Fehlende social skills - Richard Stallman entschuldigt sich

In der hochkochenden Debatte über die Rückkehr Richard Stallmans in den Vorstand der Free Software Foundation (FSF) hat sich der nun mit einer persönlichen Entschuldigung zu Wort gemeldet.

Richard Stallman war aus der von ihm gegründeten Foundation ausgeschieden, weil er sich mit umstrittenen Argumenten zu einem Fall sexuellen Missbrauchs geäußert hatte. Auf einer internen MIT-Mailingliste hatte er den 2016 verstorbenen Professor Marvin Minsky verteidigte. Dem wird im Zuge der Epstein-Affäre vorgeworfen, auf Epsteins Insel gegen ihren Willen mit einer der eingeflogenen Minderjährigen geschlafen zu haben.

Stallman hatte dann bei der diesjährigen LibrePlanet-Konferenz überraschend seine Rückkehr in den Vorstand verkündet und damit in der Open-Source-Szene für einen Sturm der Entrüstung gesorgt. In einem offenen Brief verkündeten zahlreiche Personen und Organisationen, die FSF nicht weiter unterstützen zu wollen. Darunter waren neben Open-Source-Projekten auch Unternehmen wie Suse. Andere Unternehmen wie Red Hat hatten eigene Statements gegen die Rückkehr von Stallmans aufgesetzt. Schließlich war die Führungsmannschaft der FSF-Geschäftsstelle aus Protest gegangen.

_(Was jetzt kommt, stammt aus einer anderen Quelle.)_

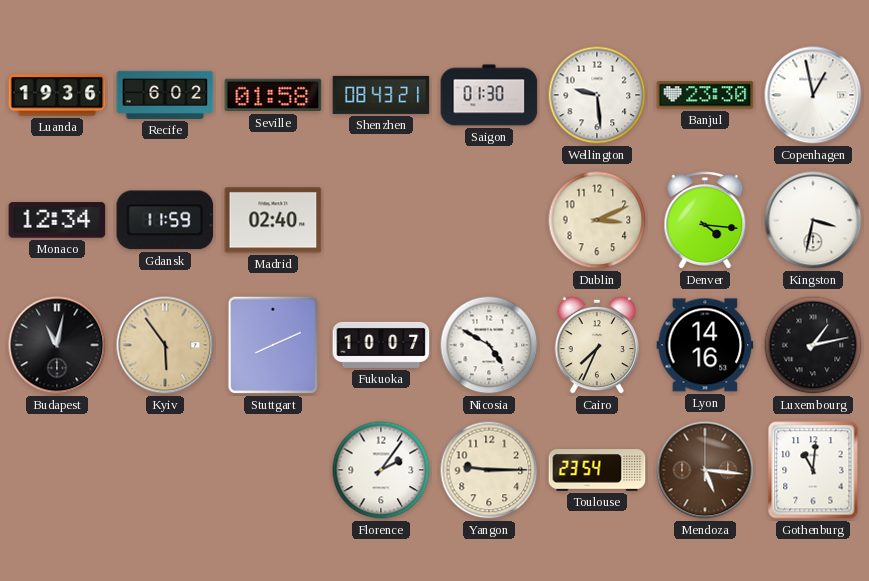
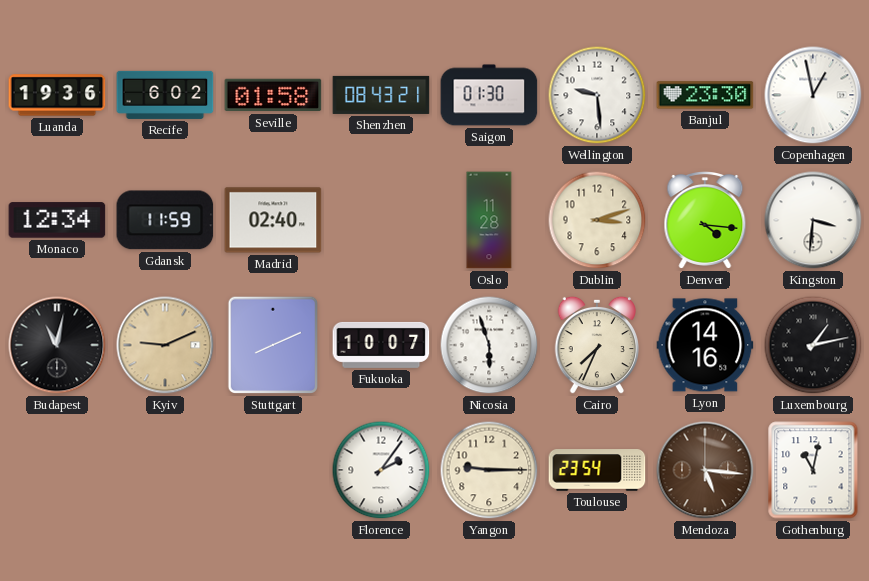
Oslo: none -> 11:28
Dublin: 3:11 -> 3:12
Kingston: 3:32 -> 3:31
Kyiv: 5:54 -> 9:11
Nicosia: 4:50 -> 5:57
Gothenburg: 11:01 -> 11:02
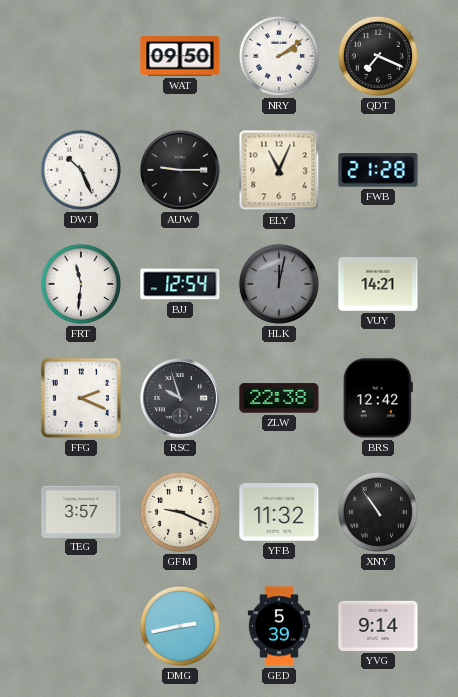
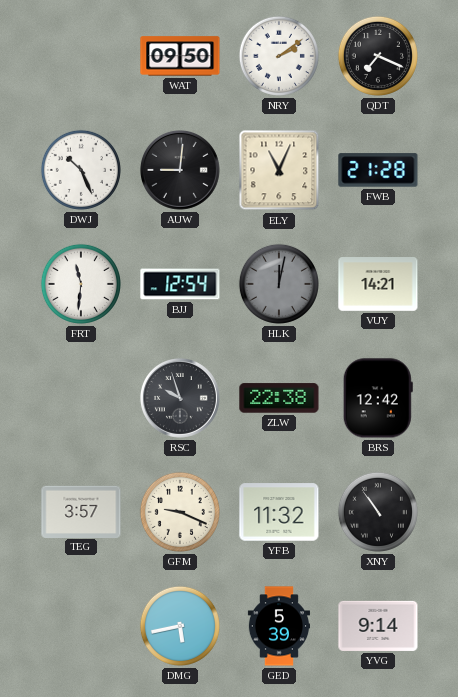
AUW: 9:15 -> 9:01
FFG: 2:19 -> none
DMG: 2:43 -> 5:43
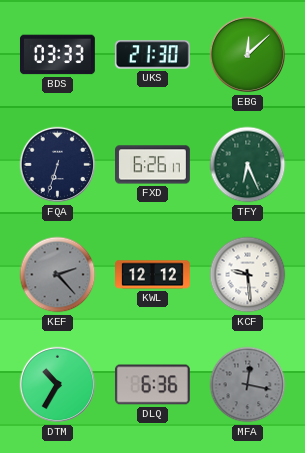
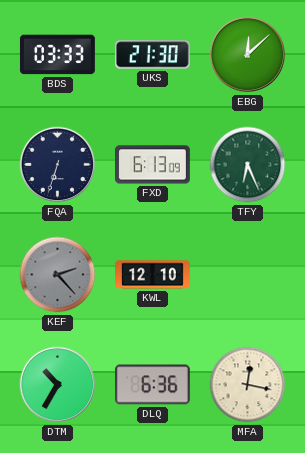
FXD: 6:26 -> 6:13
KWL: 12:12 -> 12:10
KCF: 9:29 -> none
MFA dial: grey -> cream
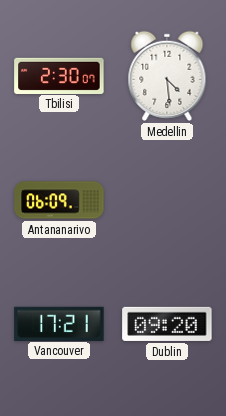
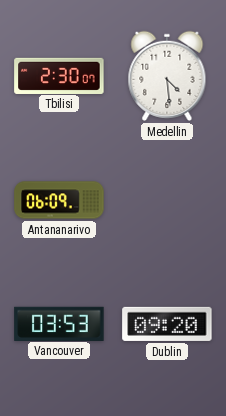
Vancouver: 17:21 -> 03:53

In seinem persönlichen Statement entschuldigt sich Stallman für seine Äußerungen. Es fehle ihm, wie er seit seinen Teenager-Jahren wisse, an der Fähigkeit, Zwischentöne zu vernehmen. Es fühle sich an, als trenne ihn ein dünner Vorhang von anderen Menschen. Er verstehe die Worte ihrer Unterhaltungen, begreife aber nicht warum sie sagten, was sie taten. Mit diesem Unvermögen erklärt er auch seine Verteidigung von Minsky. Er habe lediglich darauf reagiert, dass Minskys Schuld gleichgesetzt worden sei mit derjenigen von Jeffrey Epstein. Zu seiner Überraschung sei das so interpretiert worden als würde er Epstein verteidigen. Das sei nicht der Fall. Epstein sei ein Serienvergewaltiger und zurecht verurteilt worden. Das er Minsky verteidigt habe, sei für ihn richtig gewesen. Aber die Zwischentöne habe er nicht gehört und den Kontext zu dem von Epstein zugefügten Leid und dem Unrecht gegenüber Frauen nicht verstanden, schreibt Stallman in seinem Statement.

Inzwischen hat sich auch der FSF-Vorstand geäußert. Die stimmberechtigten Mitglieder, zu denen auch der Vorstand zähle, hätten dafür gestimmt, Stallman nach gründliche Diskussion und durchdachten Überlegungen einen Vorstandssitz anzubieten. Als Gründe gibt die FSF an, dass man Stallmans Weisheit vermisst habe. Sein historischer, rechtlicher und technischer Scharfsinn in Bezug auf freie Software sei unübertroffen, schreibt die FSF. Stallman besitze eine tiefe Sensibilität für die Art und Weise, wie Technologien sowohl zur Verbesserung grundlegender Menschenrechte beitragen könne. Dass die Ankündigung bei der LibrePlanet für die Belegschaft völlig unerwartet gekommen sei, bedauert die FSF-Führung. Die Belegschaft hätte man zuvor informieren müssen, heißt es. Dass dies nicht erfolgt sei, bedaure man.

Neben den Kritikern hat Stallman auch Unterstützer. Die rechtfertigen Stallmans Äußerungen ebenfalls in einem offenen Brief, den viele privat Personen unterzeichnet haben.